Does it seem to you a small thing that the past year has been spent only in your “family duties?” Nay, but what better cause for reward, what better discipline, than the daily and hourly performance of duty? Believe me my “pupil,” the man or woman who is placed by Karma in the midst of small plain duties and sacrifices and loving-kindnesses, will through those faithfully fulfilled rise to the larger measure of Duty, Sacrifice and Charity to all Humanity — what better path towards the enlightenment you are striving after than the daily conquest of Self, the perseverance in spite of want of visible psychic progress, the bearing of ill-fortune with that serene fortitude which turns it to spiritual advantage — since good and evil are not to be measured by events on the lower or physical plane.
THE THIRD GREAT IDEA
The third great idea proclaimed by William Q. Judge is, as he tells us, “the illustration, the proof, the high result of the others. It is that the Masters — those who have reached up to what perfection this period of evolution and this solar system will allow — are living veritable facts.”
Perhaps no idea with which H. P. Blavatsky and the early Fellows of the Theosophical Society made the Western world familiar caused so much controversy as did this one about living Adepts, Masters of Wisdom, Elder Brothers, Mahatmans, Initiates, as they are variously called. It was at once the most startling, the most inspiring, the most intriguing, the most controversial, and the most abused of all the doctrines introduced into occidental thought by the Theosophical Society.
The whole question of the actual existence of the Theosophical Mahatmans and of the abuse of sacred names and terms is admirably summarized by H. P. Blavatsky in Section XIV of The Key to Theosophy.
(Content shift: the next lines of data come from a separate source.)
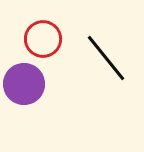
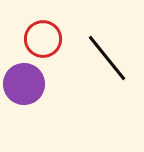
black line: moved 1 px right
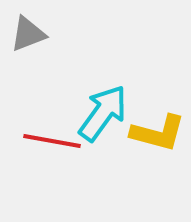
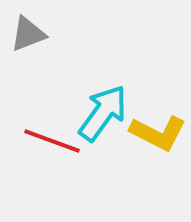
yellow L-shape: rotated 12 degrees clockwise
red line: rotated 10 degrees clockwise
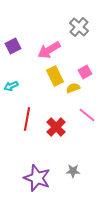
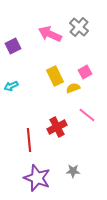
pink arrow: moved 1 px right, 16 px up; rotated 55 degrees clockwise
red line: moved 2 px right, 21 px down; rotated 15 degrees counterclockwise
red cross: moved 1 px right; rotated 18 degrees clockwise
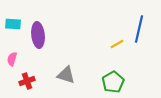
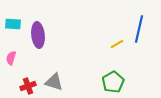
pink semicircle: moved 1 px left, 1 px up
gray triangle: moved 12 px left, 7 px down
red cross: moved 1 px right, 5 px down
The gist of her argument is that if these Adepts and Masters from whom she stated she received her teachings are mere figments of her own fertile imagination, as alleged by her enemies, then she must be credited with being herself three times over a Mahatman by virtue of the magnificent system of science, philosophy, and religion which she promulgated but which she never for one moment claimed to have originated out of her own mind or studies. In her greatest work, The Secret Doctrine, she says, in substance, that the teachings therein contained are not hers, but Theirs who sent her.
Now, some intuitive, spiritually-minded people of my acquaintance, whose good faith I would no more question than I would doubt that the sun shines, actually know of the existence of the Masters in ways that to them are conclusive. Others have had to arrive at a conviction of the existence of living Masters by a process of hard thinking. For the benefit of those who may be of this latter type of mind, I will briefly rehearse the logical processes of thought through which one such, whom I shall call Mr. X, became satisfied as to the existence of living Masters of Wisdom.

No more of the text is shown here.